The Government – changing the game
The Houses of Parliament, Big Ben Tower and Westminster Bridge in London at sunrise

Britain’s businesses will today be braced for massive change in the wake of the Scottish referendum “no” vote.
David Cameron is under enormous pressure to shake up the way the nation is governed for ever.
It is highly likely that the power of MPs in Westminster will change – and that will have a major changes in the way policy is made.
There will be significant effects on our economic environment.
Such upheaval will take years to deliver and bed in.
There will be enormous and protracted political battles over who gets what power as the UK begins to devolve further.
Mr Cameron’s Tory backbenchers – and a big number of his own ministers – want more powers for English MPs.
The PM – facing the loss of Clacton to UKIP – will deliver on this.

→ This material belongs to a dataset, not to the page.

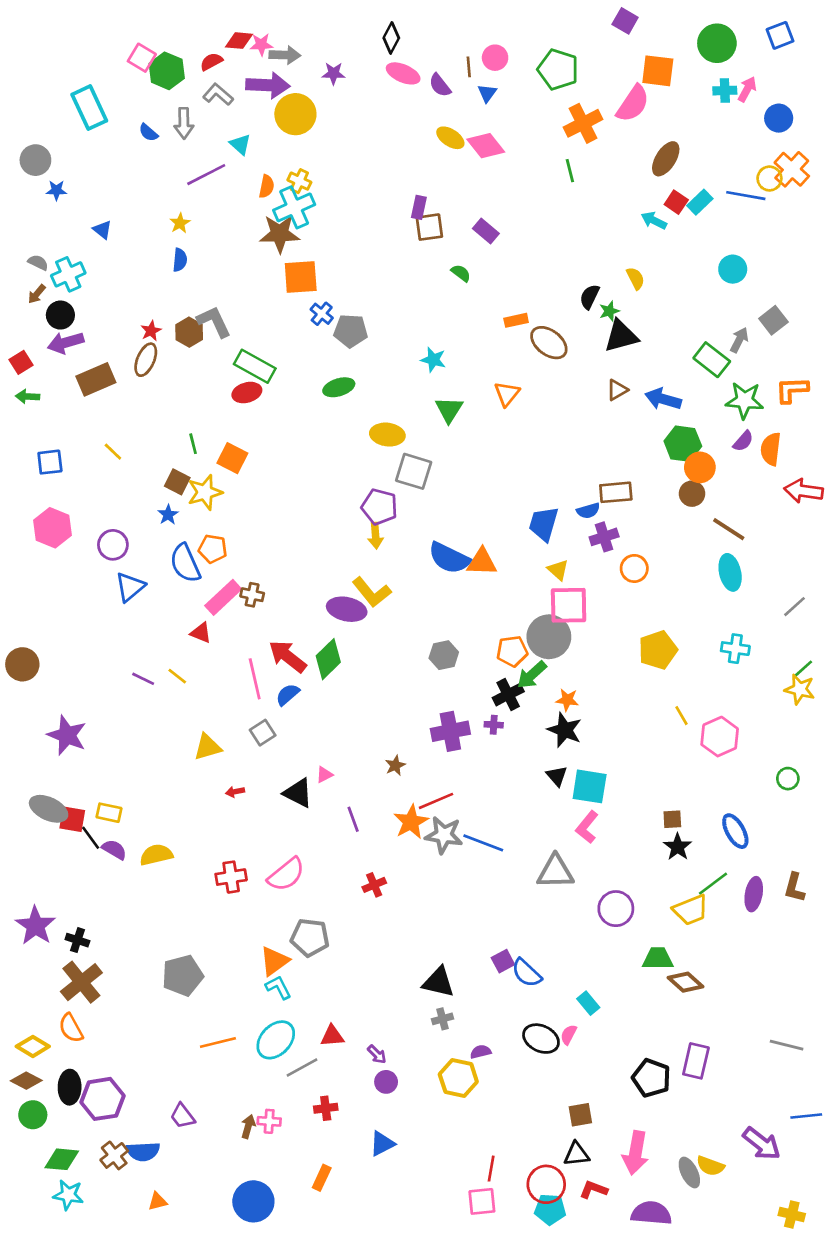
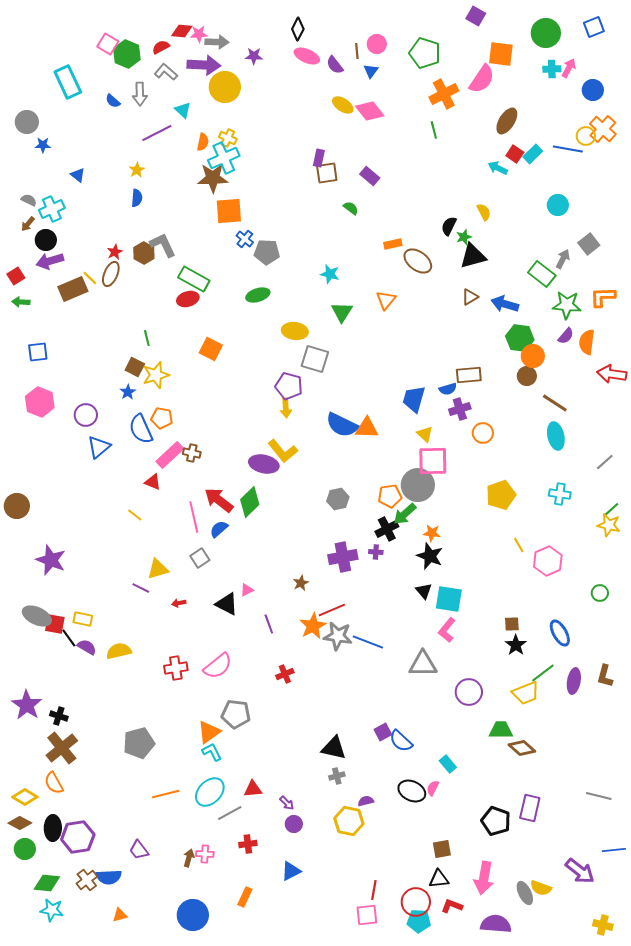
yellow line: (113, 452) -> (90, 278), moved
orange square: (232, 458) -> (211, 349), moved
purple line: (143, 679) -> (141, 588), moved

It will mean Scottish MPs unable to vote directly on matters which affect English constituencies.
Take Scots MPs out of the Westminster lobbies and Labour suddenly have drastically reduced firepower.
What a prize for a Conservative Party leader.

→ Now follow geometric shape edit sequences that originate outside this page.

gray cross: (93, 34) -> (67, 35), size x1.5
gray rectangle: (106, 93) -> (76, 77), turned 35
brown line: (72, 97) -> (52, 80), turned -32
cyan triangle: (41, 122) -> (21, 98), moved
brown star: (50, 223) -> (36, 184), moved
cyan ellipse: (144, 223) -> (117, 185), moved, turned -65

This is the “new and fair settlement” the Premier talked about from Downing St this morning.
“Now the millions of voices of England must be heard”, he said.
The clock is ticking.
A Cabinet committee is already appointed to thrash out the details.

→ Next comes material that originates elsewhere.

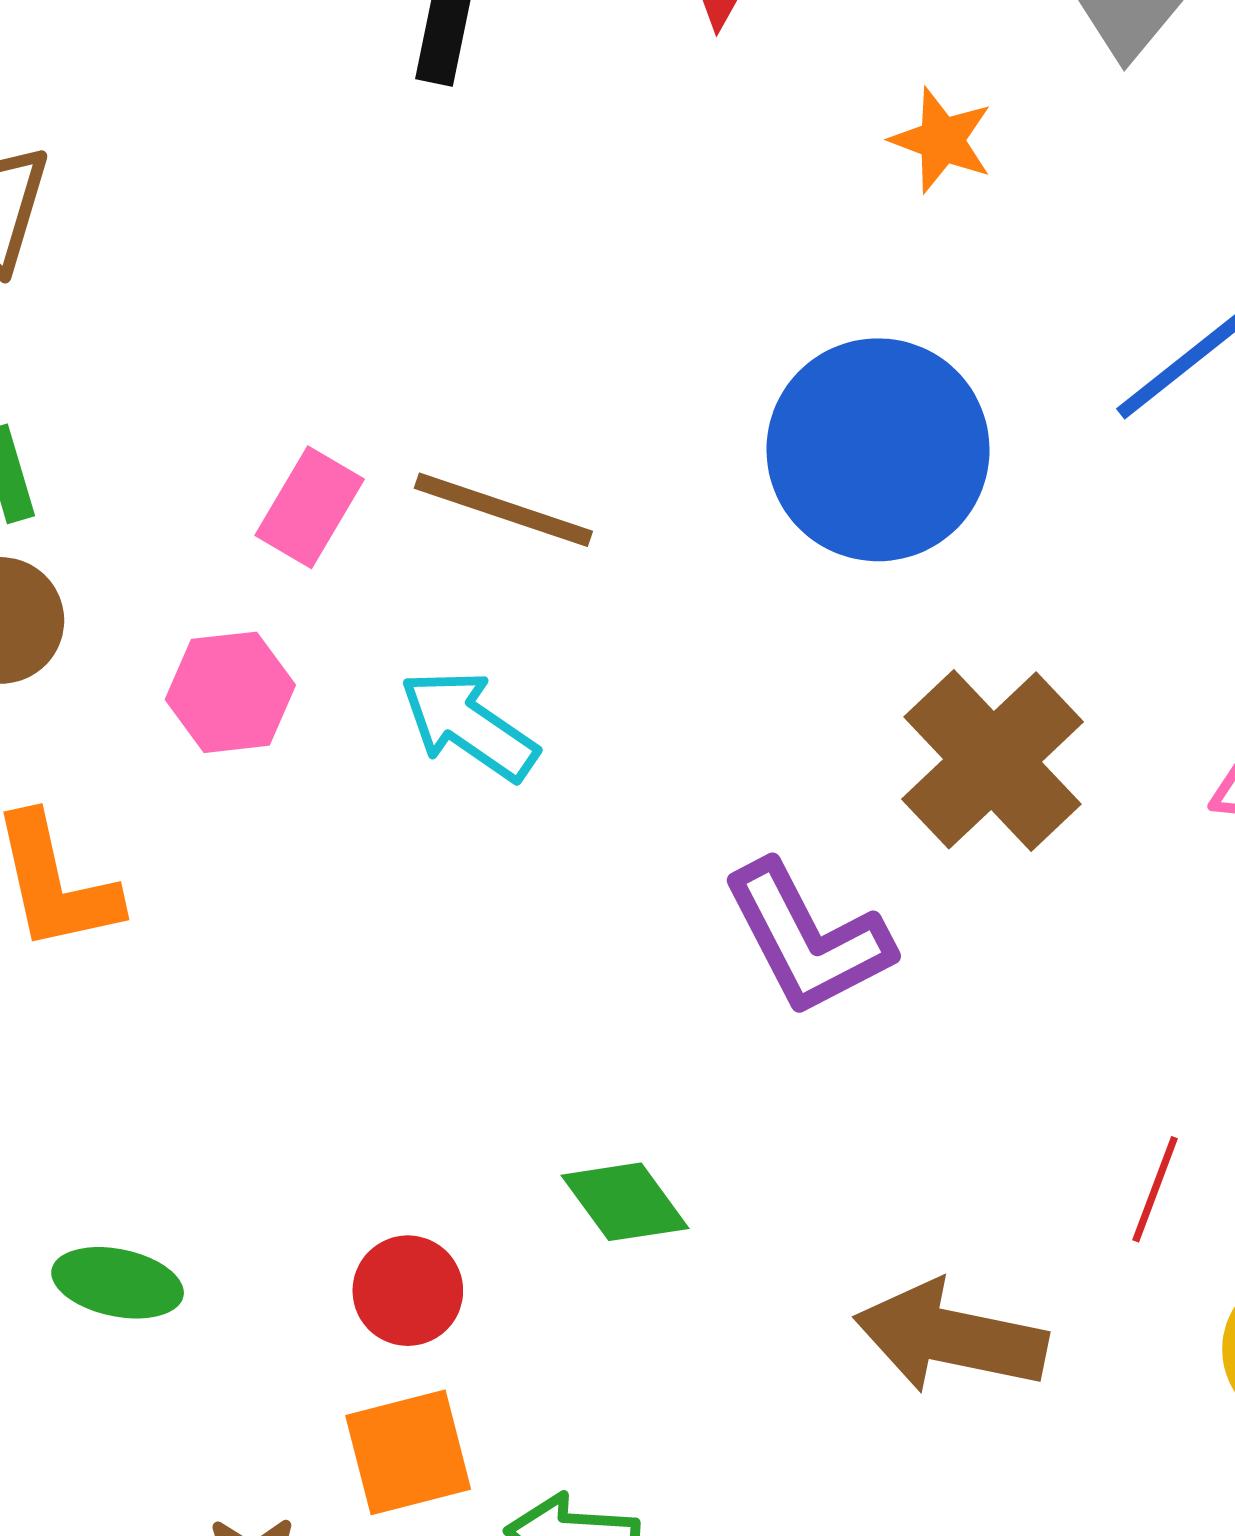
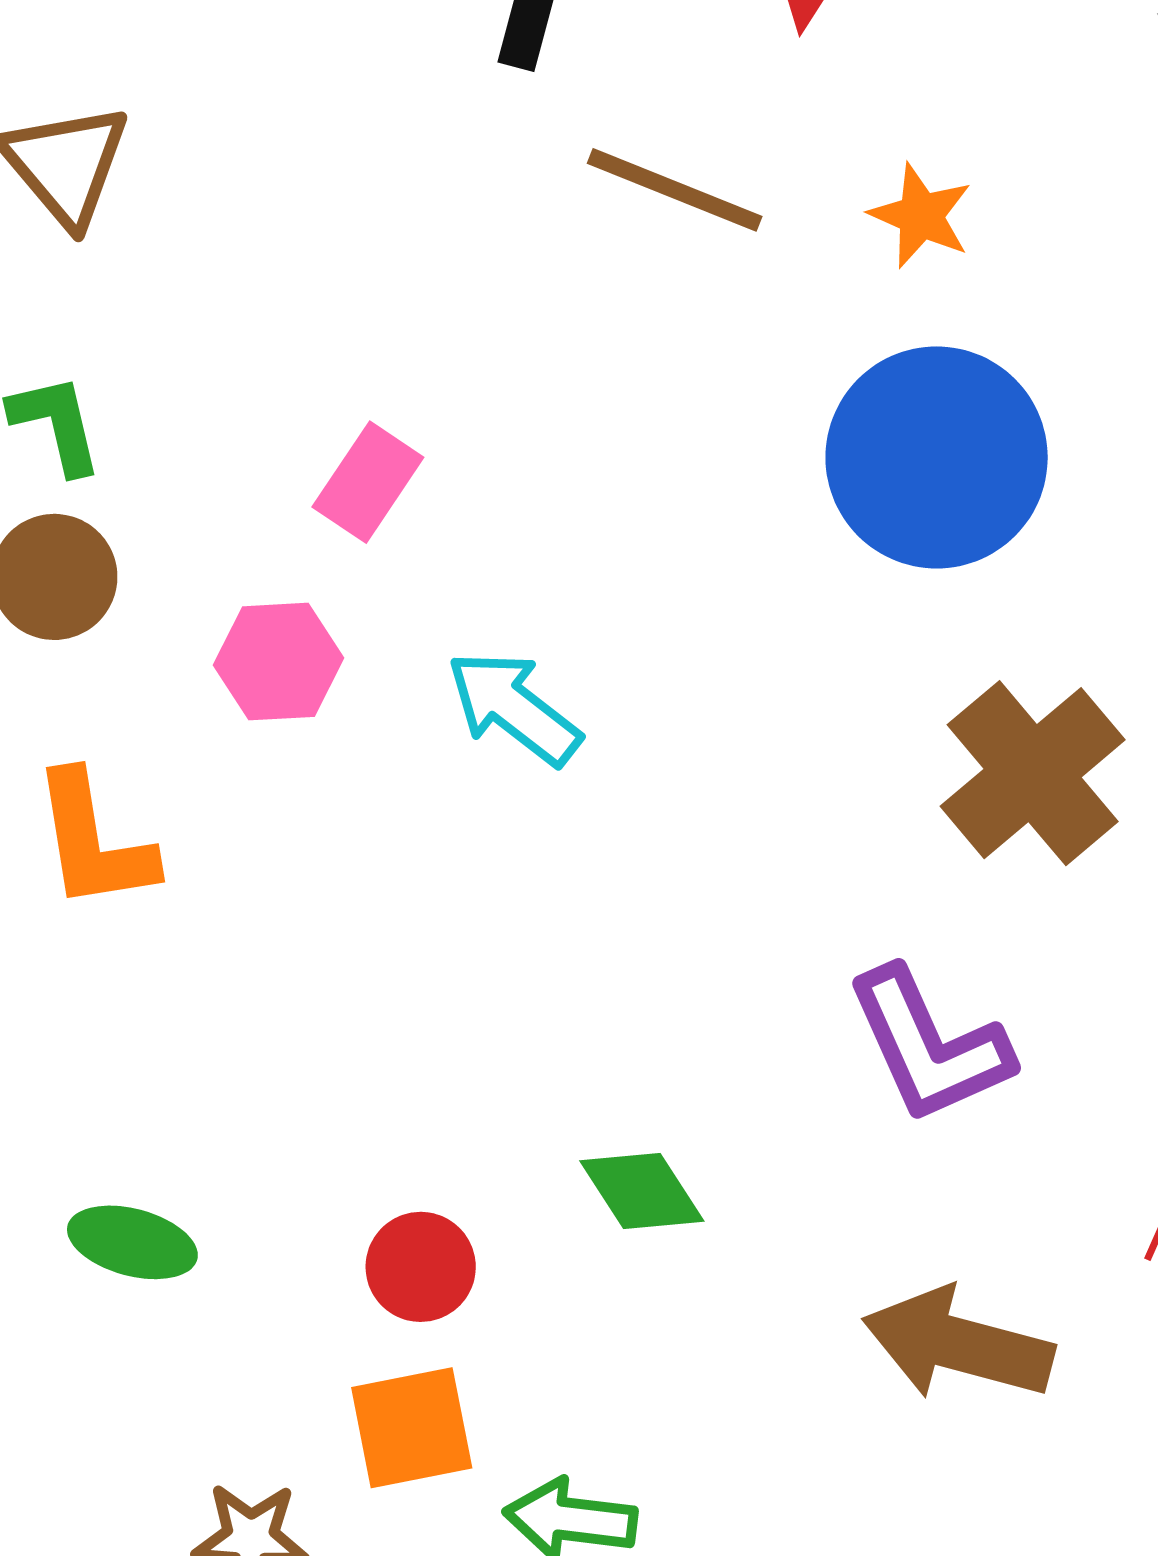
orange star: (942, 140) -> (921, 216), moved
brown line: (503, 510) -> (675, 190), moved
purple L-shape: (807, 939) -> (929, 1046), moved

Cities and regions will get more powers.
This means local politicians – not MPs – will suddenly be handed sweeping new authority to make decisions which will affect industry.
Planning, public health decisions, who can set up in business where, what local business rates might be.
All of these micro but enormously important matters will be decided by people we currently know little or nothing about.
For the General Election today’s constitutional revolution will have enormous impact.
Ed Miliband leads his Labour troops to Manchester this weekend.
There he hopes to put the NHS at the heart of his campaign.
He is mighty relieved at the “no” vote. A “yes” would have consigned his party to the history books.
But his party in Scotland is shot to pieces – saved only at the death by the English Labour Party decamping north of the border in the last fortnight.
It needs root and branch change but there’s no money or energy spare to tackle this nightmare.
So the SNP will continue to dominate Scotland.
And this will only give Alex Salmond’s successor the drive to push for another referendum.
Mr Cameron faces a tough run-in to Christmas.
He must use this moment to turn a negative into a positive with his own party.
He must remind his MPs this referendum shows him to have been a winner.
That he took a bold decision in 2011 and it has paid off.
And that – and this is the thing his Parliamentary party craves – he is listening to their wishes.